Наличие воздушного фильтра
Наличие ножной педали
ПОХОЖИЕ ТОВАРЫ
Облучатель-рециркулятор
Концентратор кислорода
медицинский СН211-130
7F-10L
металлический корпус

....................

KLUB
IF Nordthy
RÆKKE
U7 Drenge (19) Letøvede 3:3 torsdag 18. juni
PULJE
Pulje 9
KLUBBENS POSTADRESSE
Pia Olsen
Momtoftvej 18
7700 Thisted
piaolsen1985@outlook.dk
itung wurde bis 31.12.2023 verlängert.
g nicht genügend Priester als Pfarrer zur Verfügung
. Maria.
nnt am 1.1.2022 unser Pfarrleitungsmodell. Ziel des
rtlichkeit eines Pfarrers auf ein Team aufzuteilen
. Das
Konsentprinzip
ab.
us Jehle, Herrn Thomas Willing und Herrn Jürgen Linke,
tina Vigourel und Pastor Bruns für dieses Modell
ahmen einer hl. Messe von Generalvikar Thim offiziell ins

....................

Task brief
From the entries above, show each line that includes the string "Наличие".

Solution
Наличие воздушного фильтра
Наличие ножной педали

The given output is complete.